Dieser folgte dem Wagen vor ihnen in wechselnden Abständen, um nicht den Eindruck zu erwecken, er würde den Leuten darin nachspüren. Für diese Umsicht lobte Maruhn ihn innerlich. Da er selbst die Stadt recht gut kannte, gelang es ihnen, Pielke auf den Fersen zu bleiben. Nach einiger Zeit erreichten sie ein Gebiet mit alten Fabrikhallen und Schuppen. Hierher verirrten sich kaum Droschken, und es bestand die Gefahr, dass Pielke oder dessen Begleiter auf sie aufmerksam wurden. Daher wies Maruhn den Kutscher an, weiter zurückzubleiben, und behielt die Gauner mit einem Taschenfernrohr im Auge.
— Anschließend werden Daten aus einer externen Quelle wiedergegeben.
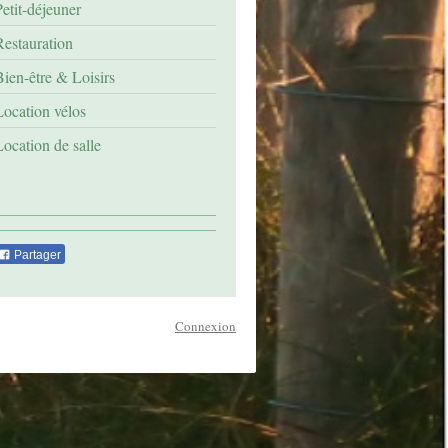
Petit-déjeuner
Restauration
Bien-être & Loisirs
Location vélos
Location de salle
Partager
Connexion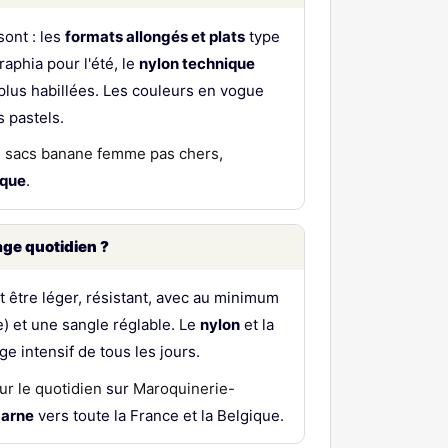
sont : les
formats allongés et plats
type
aphia pour l'été, le
nylon technique
plus habillées. Les couleurs en vogue
s pastels.
s
sacs banane femme pas chers
,
ique
.
age quotidien ?
t être léger, résistant, avec au minimum
) et une sangle réglable. Le
nylon
et la
e intensif de tous les jours.
r le quotidien
sur
Maroquinerie-
arne
vers toute la France et la Belgique.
Als Pielkes Gefährt in eine Einfahrt einbog, klopfte Maruhn seinem Kutscher auf die Schulter. »Stellen Sie den Wagen in einer Nebenstraße ab und warten Sie auf mich. Ich engagiere Sie für die nächsten Stunden!«

»Mir soll’s recht sein.« Der Mann hatte nach einer bezahlten Fahrt eine Abkürzung nehmen wollen und sich dabei verirrt. Nun hoffte er, wenigstens so viel Geld einzunehmen, dass er dem Besitzer der Droschke die Gebühr bezahlen und noch etwas übrig behalten konnte. Er suchte eine Stelle, an der sein Gespann genügend Platz fand, zog die Bremse an und wickelte die Zügel um einen Pfosten des Bocks. Dann stieg er ab und wollte Maruhn aus dem Wagen helfen. Der war jedoch schon ausgestiegen und eilte, so schnell er es mit seinem verkrüppelten Bein vermochte, auf das Gebäude zu, hinter dem Pielke verschwunden war.
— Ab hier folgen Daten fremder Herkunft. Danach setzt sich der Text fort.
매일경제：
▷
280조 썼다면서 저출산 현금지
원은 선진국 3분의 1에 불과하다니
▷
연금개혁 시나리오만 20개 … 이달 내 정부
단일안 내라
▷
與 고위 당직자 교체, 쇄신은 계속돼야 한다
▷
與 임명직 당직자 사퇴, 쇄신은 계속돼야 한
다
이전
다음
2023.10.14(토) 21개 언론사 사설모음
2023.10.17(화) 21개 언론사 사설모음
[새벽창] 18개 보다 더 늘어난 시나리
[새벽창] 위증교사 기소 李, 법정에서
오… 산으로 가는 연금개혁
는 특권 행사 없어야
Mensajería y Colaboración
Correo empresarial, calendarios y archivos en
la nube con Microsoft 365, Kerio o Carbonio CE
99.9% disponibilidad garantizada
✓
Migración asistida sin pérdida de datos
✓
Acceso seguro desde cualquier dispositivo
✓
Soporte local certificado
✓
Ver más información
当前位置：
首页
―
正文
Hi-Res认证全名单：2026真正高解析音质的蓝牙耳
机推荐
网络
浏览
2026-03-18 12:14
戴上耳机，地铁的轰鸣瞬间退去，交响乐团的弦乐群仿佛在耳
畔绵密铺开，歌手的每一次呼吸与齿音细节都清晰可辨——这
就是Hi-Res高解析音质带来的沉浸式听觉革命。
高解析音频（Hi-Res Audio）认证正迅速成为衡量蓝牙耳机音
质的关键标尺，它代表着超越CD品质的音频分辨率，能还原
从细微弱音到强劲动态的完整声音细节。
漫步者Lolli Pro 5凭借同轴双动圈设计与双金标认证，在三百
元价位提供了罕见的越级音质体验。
Gerade als Maruhn das Haus erreichte, sah er einen Wagen aus der Einfahrt kommen. Im ersten Moment nahm er an, die Verfolgten hätten ihn bemerkt und wollten ihn austricksen. Dann aber stellte er fest, dass der magere Gaul diesmal nicht den geschlossenen Wagen zog, sondern eine schäbig aussehende Droschke. Auf dem Bock saß jedoch derselbe ältliche Kutscher. Da der Wagen leer war, mussten Pielke und dessen Kumpan sich noch in dem Gebäude befinden.
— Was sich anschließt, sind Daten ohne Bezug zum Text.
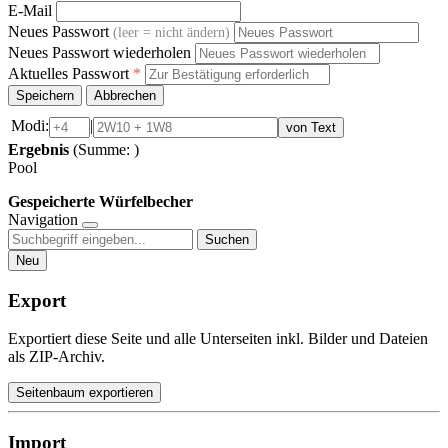
E-Mail
Neues Passwort
(leer = nicht ändern)
Neues Passwort wiederholen
Aktuelles Passwort
*
Speichern
Abbrechen
Modi:
|
von Text
Ergebnis
(Summe:
)
Pool
Gespeicherte Würfelbecher
Navigation
Suchen
Neu
Export
Exportiert diese Seite und alle Unterseiten inkl. Bilder und Dateien
als ZIP-Archiv.
Seitenbaum exportieren
Import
Maruhn überlegte, wie er ungesehen hineingelangen konnte, entdeckte dann zwei Männer und eine Frau hinter einem Fenster, an dem er gerade vorbeigehen wollte, und drückte sich an die Wand. Vorsichtig stellte er sich so, dass er die Leute drinnen beobachten konnte, ohne selbst wahrgenommen zu werden, solange niemand von innen direkt an das Fenster trat. Der jüngere der beiden Männer war wie ein wohlhabender Gutsbesitzer gekleidet, der andere eher bürgerlich und die ältere Frau, die heftig auf ihre Begleiter einredete, wie eine Dame von Stand.

Nun war Maruhn restlos überzeugt, dass hier ein übler Streich vorbereitet wurde, der Anno von Klingenfelds Betrügereien noch übertreffen mochte, und er nahm sich vor, den Herrschaften dort drinnen die Suppe nach Kräften zu versalzen.